What's your remedy after losing a small claims case?

Section 23 of the Rule of Procedure for Small Claims Cases states that:
SEC. 23.Decision. — After the hearing, the court shall render its decision on the same day, based on the facts established by the evidence (Form 13-SCC). The decision shall immediately be entered by the Clerk of Court in the court docket for civil cases and a copy thereof forthwith served on the parties. The decision shall be final and unappealable.
Considering the final nature of a small claims case decision under the above-stated rule, the remedy of appeal is not allowed, and the prevailing party may, thus, immediately move for its execution.[1] Nevertheless, the proscription on appeals in small claims cases, similar to other proceedings where appeal is not an available remedy,[2] does not preclude the aggrieved party from filing a petition for certiorari under Rule 65 of the Rules of Court.This general rule has been enunciated in the case of Okada v. Security Pacific Assurance Corporation,[3] wherein it was held that: “the extraordinary writ of certiorari is always available where there is no appeal or any other plain, speedy and adequate remedy in the ordinary course of law.”

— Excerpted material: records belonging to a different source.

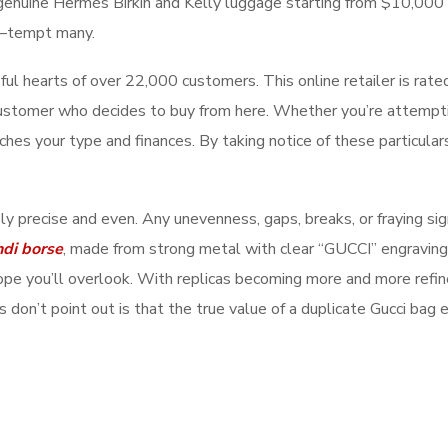
f genuine Hermès Birkin and Kelly luggage starting from $10,000 
—tempt many.
l hearts of over 22,000 customers. This online retailer is rate
ustomer who decides to buy from here. Whether you’re attempting 
ches your type and finances. By taking notice of these particular
ly precise and even. Any unevenness, gaps, breaks, or fraying sig
ndi borse
, made from strong metal with clear “GUCCI” engravings.
hope you’ll overlook. With replicas becoming more and more refi
don’t point out is that the true value of a duplicate Gucci bag ex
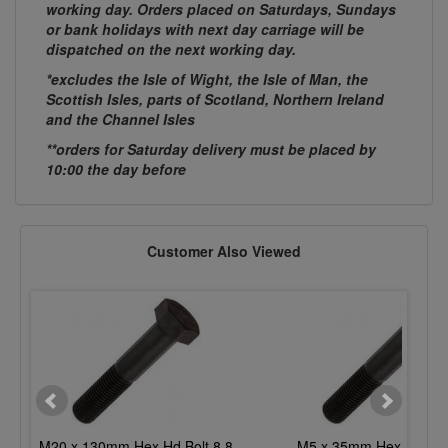
working day. Orders placed on Saturdays, Sundays
or bank holidays with next day carriage will be
dispatched on the next working day.
*excludes the Isle of Wight, the Isle of Man, the
Scottish Isles, parts of Scotland, Northern Ireland
and the Channel Isles
**orders for Saturday delivery must be placed by
10:00 the day before
Customer Also Viewed
M20 x 130mm Hex Hd Bolt 8.8
M5 x 35mm Hex Hd Bolt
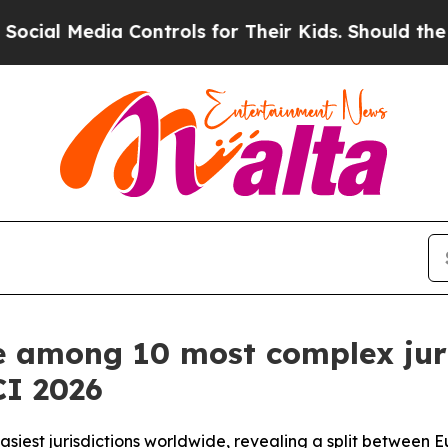
Media Controls for Their Kids. Should the US?
The
e among 10 most complex juri
CI 2026
est jurisdictions worldwide, revealing a split between E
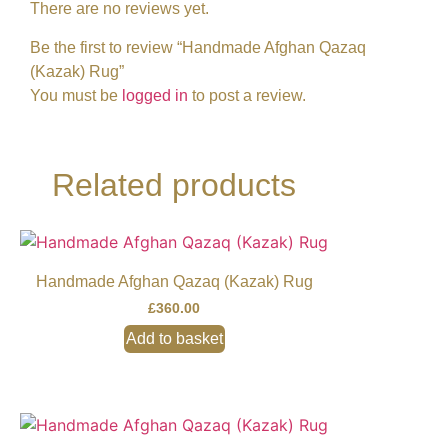
There are no reviews yet.
Be the first to review “Handmade Afghan Qazaq
(Kazak) Rug”
You must be
logged in
to post a review.
Related products
Handmade Afghan Qazaq (Kazak) Rug
£
360.00
Add to basket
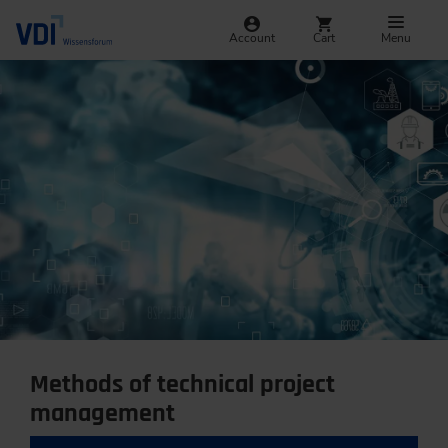
Account
Cart
Menu
Methods of technical project
management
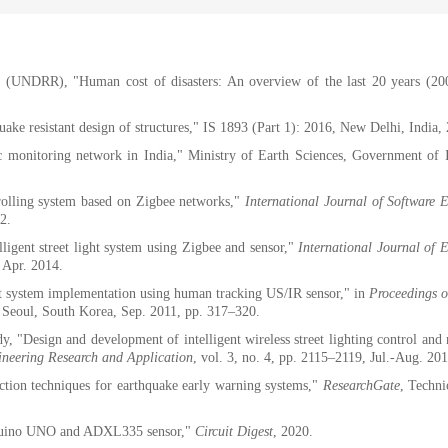
n (UNDRR), "Human cost of disasters: An overview of the last 20 years (20
uake resistant design of structures," IS 1893 (Part 1): 2016, New Delhi, India,
 monitoring network in India," Ministry of Earth Sciences, Government of 
olling system based on Zigbee networks,"
International Journal of Software 
12.
lligent street light system using Zigbee and sensor,"
International Journal of 
, Apr. 2014.
ht system implementation using human tracking US/IR sensor," in
Proceedings 
 Seoul, South Korea, Sep. 2011, pp. 317–320.
 "Design and development of intelligent wireless street lighting control and
ineering Research and Application
, vol. 3, no. 4, pp. 2115–2119, Jul.-Aug. 201
ction techniques for earthquake early warning systems,"
ResearchGate
, Techni
Arduino UNO and ADXL335 sensor,"
Circuit Digest
, 2020.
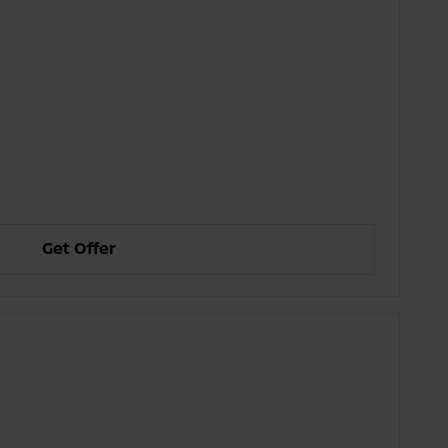
Get Offer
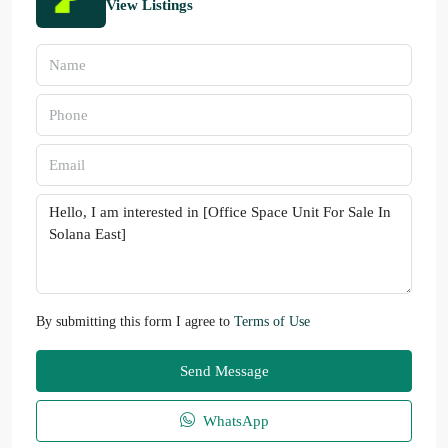
View Listings
By submitting this form I agree to
Terms of Use
Send Message
WhatsApp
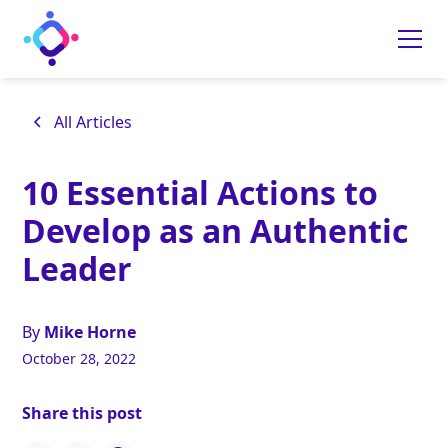
All Articles
10 Essential Actions to
Develop as an Authentic
Leader
By
Mike Horne
October 28, 2022
Share this post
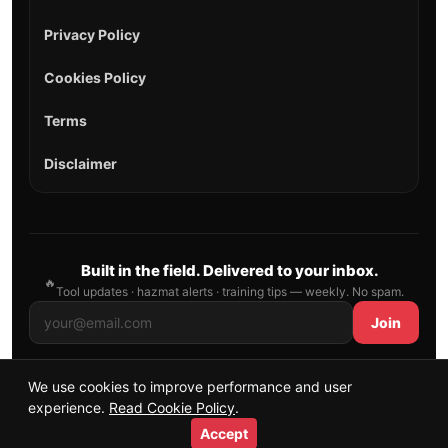
Privacy Policy
Cookies Policy
Terms
Disclaimer
Built in the field. Delivered to your inbox.
🔥
Tool updates · hazmat alerts · training tips — weekly. No spam.
Join
We use cookies to improve performance and user
© 2026 AllFirefighter — All Rights Reserved.
experience.
Read Cookie Policy
.
Publishing principles
•
Sitemap
Accept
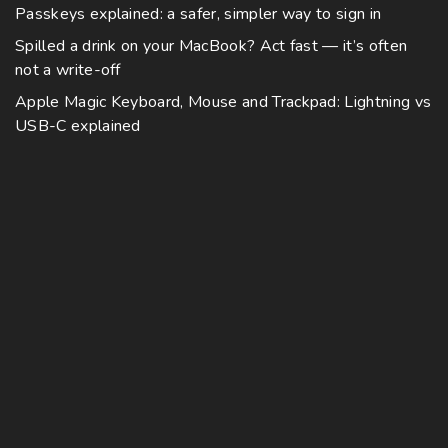
Passkeys explained: a safer, simpler way to sign in
Spilled a drink on your MacBook? Act fast — it’s often
not a write-off
Apple Magic Keyboard, Mouse and Trackpad: Lightning vs
USB-C explained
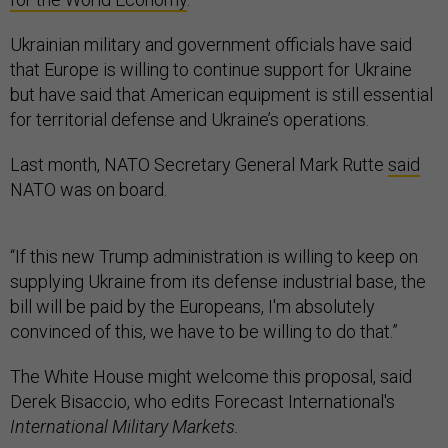
Ukrainian military and government officials have said
that Europe is willing to continue support for Ukraine
but have said that American equipment is still essential
for territorial defense and Ukraine’s operations.
Last month, NATO Secretary General Mark Rutte
said
NATO was on board.
“If this new Trump administration is willing to keep on
supplying Ukraine from its defense industrial base, the
bill will be paid by the Europeans, I'm absolutely
convinced of this, we have to be willing to do that.”
The White House might welcome this proposal, said
Derek Bisaccio, who edits Forecast International's
International Military Markets.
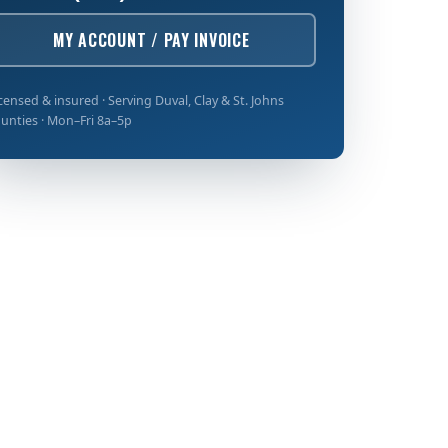
MY ACCOUNT / PAY INVOICE
censed & insured · Serving Duval, Clay & St. Johns
unties · Mon–Fri 8a–5p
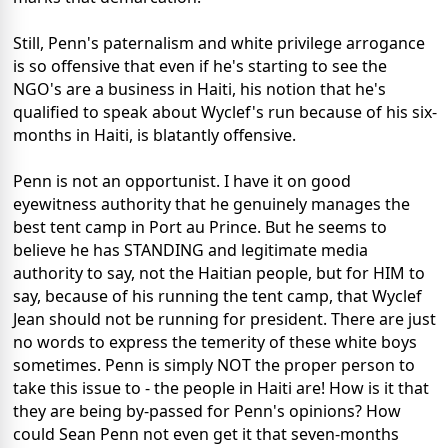
Still, Penn's paternalism and white privilege arrogance
is so offensive that even if he's starting to see the
NGO's are a business in Haiti, his notion that he's
qualified to speak about Wyclef's run because of his six-
months in Haiti, is blatantly offensive.
Penn is not an opportunist. I have it on good
eyewitness authority that he genuinely manages the
best tent camp in Port au Prince. But he seems to
believe he has STANDING and legitimate media
authority to say, not the Haitian people, but for HIM to
say, because of his running the tent camp, that Wyclef
Jean should not be running for president. There are just
no words to express the temerity of these white boys
sometimes. Penn is simply NOT the proper person to
take this issue to - the people in Haiti are! How is it that
they are being by-passed for Penn's opinions? How
could Sean Penn not even get it that seven-months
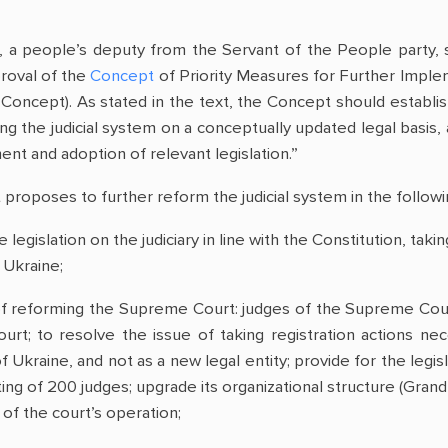
a people’s deputy from the Servant of the People party, 
roval of the
Concept
of Priority Measures for Further Implem
 Concept). As stated in the text, the Concept should establis
ng the judicial system on a conceptually updated legal basis,
nt and adoption of relevant legislation.”
proposes to further reform the judicial system in the followi
e legislation on the judiciary in line with the Constitution, tak
 Ukraine;
f reforming the Supreme Court: judges of the Supreme Court
rt; to resolve the issue of taking registration actions ne
kraine, and not as a new legal entity; provide for the legis
g of 200 judges; upgrade its organizational structure (Grand 
of the court’s operation;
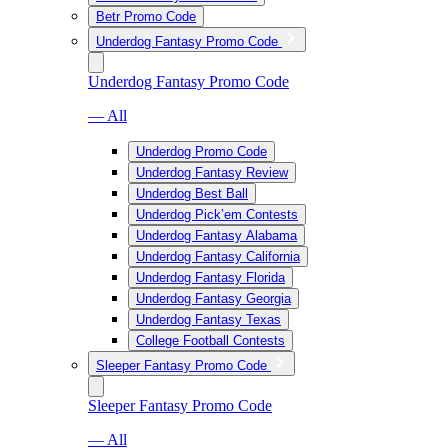
Betr Promo Code
Underdog Fantasy Promo Code
Underdog Fantasy Promo Code
— All
Underdog Promo Code
Underdog Fantasy Review
Underdog Best Ball
Underdog Pick’em Contests
Underdog Fantasy Alabama
Underdog Fantasy California
Underdog Fantasy Florida
Underdog Fantasy Georgia
Underdog Fantasy Texas
College Football Contests
Sleeper Fantasy Promo Code
Sleeper Fantasy Promo Code
— All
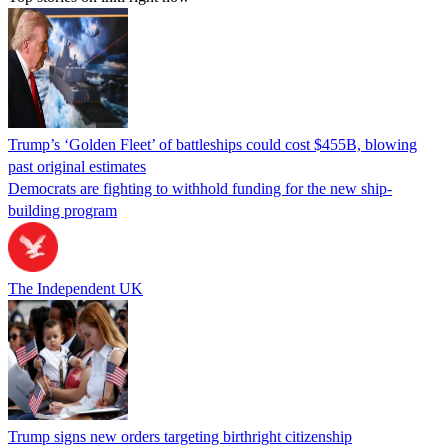
Trump’s ‘Golden Fleet’ of battleships could cost $455B, blowing
past original estimates
Democrats are fighting to withhold funding for the new ship-
building program
The Independent UK
Trump signs new orders targeting birthright citizenship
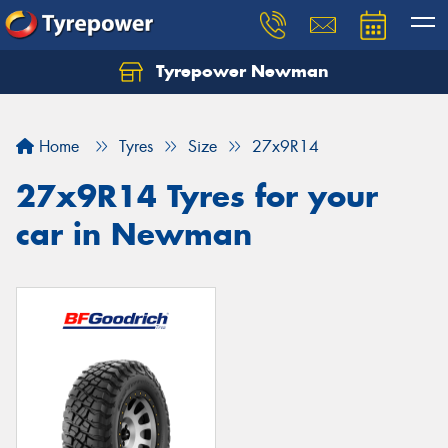
Tyrepower Newman
Home
Tyres
Size
27x9R14
27x9R14 Tyres for your
car in Newman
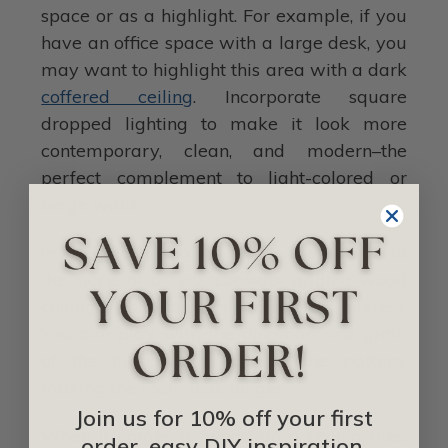
space or as a highlight. For example, if you
have an office space with a large desk, you
may want to highlight this area with a dark
coffered ceiling
. Incorporate square
dropped lighting to make it look more
contemporary, clean, and modern–the
perfect complement to light-colored or
beige walls.
In irregularly shaped upper rooms due to
the slope of a roof, consider adding wood
ceiling tiles to the center for visual interest.
You can play with the direction and grain
of the tiles when outlying the pattern,
making the room look longer.
Join us for 10% off your first
When it comes to wood drop ceiling tiles,
order, easy DIY inspiration,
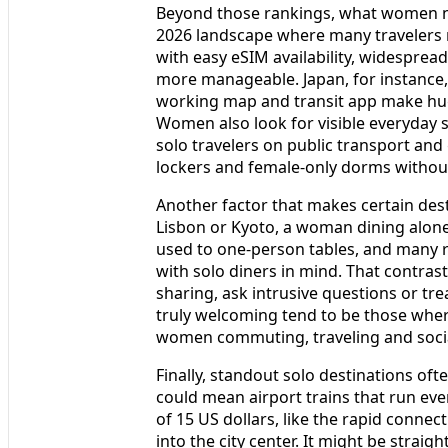
Beyond those rankings, what women not
2026 landscape where many travelers r
with easy eSIM availability, widespread
more manageable. Japan, for instance,
working map and transit app make huge 
Women also look for visible everyday saf
solo travelers on public transport and
lockers and female-only dorms without
Another factor that makes certain desti
Lisbon or Kyoto, a woman dining alone 
used to one-person tables, and many r
with solo diners in mind. That contras
sharing, ask intrusive questions or tre
truly welcoming tend to be those wher
women commuting, traveling and social
Finally, standout solo destinations of
could mean airport trains that run eve
of 15 US dollars, like the rapid conne
into the city center. It might be stra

In Jaca v. Davao Lumber Co., the Court ruled:
Although Section 1, Rule 65 of the Rules of Court provides that the special civil action of certiorari may only be invoked when “there is no appeal, nor any plain, speedy and adequate remedy in the course of law,” this rule is not without exception. The availability of the ordinary course of appeal does not constitute sufficient ground to prevent a party from making use of the extraordinary remedy of certiorari where appeal is not an adequate remedy or equally beneficial, speedy and sufficient. It is the inadequacy – not the mere absence – of all other legal remedies and the danger of failure of justice without the writ that usually determines the propriety of certiorari. 
This ruling was reiterated in Conti v. Court of Appeals: 
Truly, an essential requisite for the availability of the extraordinary remedies under the Rules is an absence of an appeal nor any “plain, speedy and adequate remedy” in the ordinary course of law, one which has been so defined as a “remedy which (would) equally (be) beneficial, speedy and sufficient not merely a remedy which at some time in the future will bring about a revival of the judgment x x x complained of in the certiorari proceeding, but a remedy which will promptly relieve the petitioner from the injurious effects of that judgment and the acts of the inferior court or tribunal” concerned. xxx
There is, of course, apprehension that the recourse under Rule 65 filed with the Regional Trial Court (RTC) would only circumvent the non-appealable nature of small claims cases, because it asks the court to supplant the decision of the lower court with another decision, for instance, directing the private respondent to pay the petitioner a bigger sum than what has been awarded.Verily, a petition for certiorari, unlike an appeal, is an original action[4] designed to correct only errors of jurisdiction and not of judgment. Owing to its nature, it is therefore incumbent upon petitioner to establish that jurisdictional errors tainted the lower court's decision. The RTC, in turn, could either grant or dismiss the petition based on an evaluation of whether or not the lower court gravely abused its discretion by capriciously, whimsically, or arbitrarily disregarding evidence that is material to the controversy.[5]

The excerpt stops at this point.